In that interview, Meacham had nothing but praise for the Little Rock Police Department's narcotics agents. He implied that he had a special relationship with the officers, that they knew who he was and what he did, but were willing to tolerate his presence. That they knew he wasn't selling crack, that he wasn't even selling to everyone who had the cash. Meacham believed the narcs thought of him as kind of a social worker, someone to be watched, but hardly a bad actor.

In retrospect, Meacham believes that might not have been such a wise thing to imply. Someone might have disapproved of the discretion the drug squad was exercising, they might have sent word down that no one, no matter altruistic their motives, should be given a break.

"He thought he had some immunity and he didn't," Glenn Schwarz, president of Arkansas NORML-the organization that works for marijuana legalization-says. "You can't do things illegally-even with the best of intentions-without it catching up to you. All it took was some bureaucrat to say, 'I want this stopped.'

"We can't allow our people to keep getting busted like this. We've got to change the law."

NORML has set up a Medical Cannabis Legal Defense Fund to defray some of Meacham's legal expenses. Meacham says you can call him at 847-2709 for details. Maybe it's not such a wise thing to run his phone number either, but it’s what he wants.

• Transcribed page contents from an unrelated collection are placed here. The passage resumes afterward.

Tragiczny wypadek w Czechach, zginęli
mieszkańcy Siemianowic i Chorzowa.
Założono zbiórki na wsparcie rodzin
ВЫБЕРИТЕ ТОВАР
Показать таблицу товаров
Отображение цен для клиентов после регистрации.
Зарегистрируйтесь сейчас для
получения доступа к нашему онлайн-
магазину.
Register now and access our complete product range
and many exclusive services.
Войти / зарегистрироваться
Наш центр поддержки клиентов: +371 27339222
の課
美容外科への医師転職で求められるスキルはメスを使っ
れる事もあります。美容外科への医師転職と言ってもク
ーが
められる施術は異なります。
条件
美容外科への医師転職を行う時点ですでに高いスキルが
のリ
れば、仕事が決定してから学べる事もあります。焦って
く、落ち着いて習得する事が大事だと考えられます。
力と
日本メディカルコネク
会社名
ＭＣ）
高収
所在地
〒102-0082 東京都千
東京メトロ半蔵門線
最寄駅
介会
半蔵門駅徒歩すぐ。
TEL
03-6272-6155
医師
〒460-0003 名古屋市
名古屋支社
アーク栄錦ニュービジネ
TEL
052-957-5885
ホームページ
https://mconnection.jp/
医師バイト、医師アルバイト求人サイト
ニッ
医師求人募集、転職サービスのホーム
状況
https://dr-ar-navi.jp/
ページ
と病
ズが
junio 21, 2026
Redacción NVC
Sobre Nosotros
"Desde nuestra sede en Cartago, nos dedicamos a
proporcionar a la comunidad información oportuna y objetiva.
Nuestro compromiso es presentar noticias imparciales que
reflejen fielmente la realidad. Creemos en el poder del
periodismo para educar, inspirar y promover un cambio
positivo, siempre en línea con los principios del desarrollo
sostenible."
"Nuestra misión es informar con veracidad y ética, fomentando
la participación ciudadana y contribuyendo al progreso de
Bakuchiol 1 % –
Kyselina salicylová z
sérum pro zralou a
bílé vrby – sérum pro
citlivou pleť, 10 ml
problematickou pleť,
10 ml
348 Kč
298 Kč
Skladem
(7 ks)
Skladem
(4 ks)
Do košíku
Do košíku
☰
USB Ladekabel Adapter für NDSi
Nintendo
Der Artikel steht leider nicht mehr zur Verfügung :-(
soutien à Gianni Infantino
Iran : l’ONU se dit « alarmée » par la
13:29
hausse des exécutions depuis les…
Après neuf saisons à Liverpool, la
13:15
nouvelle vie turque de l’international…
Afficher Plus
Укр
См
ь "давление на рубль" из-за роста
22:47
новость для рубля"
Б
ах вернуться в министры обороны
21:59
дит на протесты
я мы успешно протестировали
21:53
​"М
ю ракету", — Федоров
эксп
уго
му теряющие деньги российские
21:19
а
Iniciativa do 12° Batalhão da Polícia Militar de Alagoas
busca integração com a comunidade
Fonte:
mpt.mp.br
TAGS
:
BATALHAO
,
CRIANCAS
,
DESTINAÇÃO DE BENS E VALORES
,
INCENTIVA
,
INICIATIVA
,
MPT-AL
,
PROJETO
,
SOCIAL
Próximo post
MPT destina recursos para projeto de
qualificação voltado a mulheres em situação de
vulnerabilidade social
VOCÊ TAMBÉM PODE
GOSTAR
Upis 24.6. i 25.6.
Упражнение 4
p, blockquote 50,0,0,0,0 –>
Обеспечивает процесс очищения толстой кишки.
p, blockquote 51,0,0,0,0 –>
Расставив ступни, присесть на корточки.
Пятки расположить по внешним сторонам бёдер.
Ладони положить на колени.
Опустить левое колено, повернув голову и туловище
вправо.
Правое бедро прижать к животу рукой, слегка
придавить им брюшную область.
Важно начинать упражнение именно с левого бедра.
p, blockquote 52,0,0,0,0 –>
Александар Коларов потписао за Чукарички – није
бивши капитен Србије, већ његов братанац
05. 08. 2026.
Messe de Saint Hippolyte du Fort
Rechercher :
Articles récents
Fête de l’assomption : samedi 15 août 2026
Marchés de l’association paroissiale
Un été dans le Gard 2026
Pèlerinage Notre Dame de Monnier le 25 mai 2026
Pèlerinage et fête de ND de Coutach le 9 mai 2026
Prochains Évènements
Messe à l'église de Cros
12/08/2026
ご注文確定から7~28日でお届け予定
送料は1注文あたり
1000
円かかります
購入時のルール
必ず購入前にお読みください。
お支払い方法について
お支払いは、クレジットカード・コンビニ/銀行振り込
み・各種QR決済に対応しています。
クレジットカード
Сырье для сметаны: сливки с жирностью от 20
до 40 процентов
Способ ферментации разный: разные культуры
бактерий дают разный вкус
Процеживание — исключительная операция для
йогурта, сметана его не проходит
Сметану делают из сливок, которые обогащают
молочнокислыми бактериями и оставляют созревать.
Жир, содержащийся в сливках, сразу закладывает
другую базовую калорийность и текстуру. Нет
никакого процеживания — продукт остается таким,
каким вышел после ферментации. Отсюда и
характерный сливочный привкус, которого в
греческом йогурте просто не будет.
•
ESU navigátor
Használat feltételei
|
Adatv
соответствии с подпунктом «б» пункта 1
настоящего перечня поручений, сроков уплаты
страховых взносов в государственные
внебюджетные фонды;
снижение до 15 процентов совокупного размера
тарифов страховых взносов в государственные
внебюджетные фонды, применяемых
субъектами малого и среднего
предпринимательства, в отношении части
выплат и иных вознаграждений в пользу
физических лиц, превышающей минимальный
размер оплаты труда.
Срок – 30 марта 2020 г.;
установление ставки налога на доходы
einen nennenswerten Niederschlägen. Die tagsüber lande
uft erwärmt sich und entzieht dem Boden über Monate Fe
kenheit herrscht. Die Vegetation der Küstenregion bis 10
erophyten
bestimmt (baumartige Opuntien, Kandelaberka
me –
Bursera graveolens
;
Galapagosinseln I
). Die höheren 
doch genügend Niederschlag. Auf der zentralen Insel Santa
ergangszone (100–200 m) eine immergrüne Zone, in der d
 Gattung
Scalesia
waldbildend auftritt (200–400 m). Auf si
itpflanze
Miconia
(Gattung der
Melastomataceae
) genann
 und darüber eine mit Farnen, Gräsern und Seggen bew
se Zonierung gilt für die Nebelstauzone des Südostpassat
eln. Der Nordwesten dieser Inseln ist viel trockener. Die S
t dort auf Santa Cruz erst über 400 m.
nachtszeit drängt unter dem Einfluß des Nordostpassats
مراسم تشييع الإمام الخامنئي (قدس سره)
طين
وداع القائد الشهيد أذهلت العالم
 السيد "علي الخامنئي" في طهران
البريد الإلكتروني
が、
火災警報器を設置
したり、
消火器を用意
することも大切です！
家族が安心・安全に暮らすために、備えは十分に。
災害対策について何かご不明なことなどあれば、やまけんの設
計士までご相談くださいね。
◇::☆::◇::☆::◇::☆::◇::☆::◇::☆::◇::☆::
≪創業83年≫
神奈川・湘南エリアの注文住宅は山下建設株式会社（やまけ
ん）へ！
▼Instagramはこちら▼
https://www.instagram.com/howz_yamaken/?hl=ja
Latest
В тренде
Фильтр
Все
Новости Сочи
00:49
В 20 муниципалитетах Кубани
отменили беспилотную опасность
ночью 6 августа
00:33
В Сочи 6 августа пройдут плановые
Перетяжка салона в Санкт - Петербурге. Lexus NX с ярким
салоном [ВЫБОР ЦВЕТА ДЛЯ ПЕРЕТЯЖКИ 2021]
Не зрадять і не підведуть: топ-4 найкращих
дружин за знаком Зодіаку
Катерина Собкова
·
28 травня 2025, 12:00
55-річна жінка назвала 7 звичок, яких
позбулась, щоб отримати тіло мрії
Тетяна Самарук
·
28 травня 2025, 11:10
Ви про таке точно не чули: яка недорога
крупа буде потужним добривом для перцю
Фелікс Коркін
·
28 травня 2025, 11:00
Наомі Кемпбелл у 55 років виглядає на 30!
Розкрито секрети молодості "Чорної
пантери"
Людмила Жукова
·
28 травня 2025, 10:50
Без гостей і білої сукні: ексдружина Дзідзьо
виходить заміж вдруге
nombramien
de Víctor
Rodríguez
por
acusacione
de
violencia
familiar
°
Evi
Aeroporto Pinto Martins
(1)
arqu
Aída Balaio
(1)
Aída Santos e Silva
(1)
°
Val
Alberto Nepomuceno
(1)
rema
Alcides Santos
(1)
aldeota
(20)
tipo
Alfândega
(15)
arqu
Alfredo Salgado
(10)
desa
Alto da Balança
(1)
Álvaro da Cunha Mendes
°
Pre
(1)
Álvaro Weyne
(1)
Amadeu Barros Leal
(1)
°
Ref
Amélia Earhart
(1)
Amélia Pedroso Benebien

Another thing, not quite sure how it fits in, but it seems that it does. In September, Meacham was shot four times at point blank range by a man who allegedly said that he "wanted to shoot a queer in the face" as part of a gang initiation.

A suspect in the shooting was arrested a couple of weeks ago. He was charged not with attempted murder, but with first-degree battery. If convicted, he might even receive a suspended sentence and probation.

Meacham cannot expect probation. He can expect to go to jail.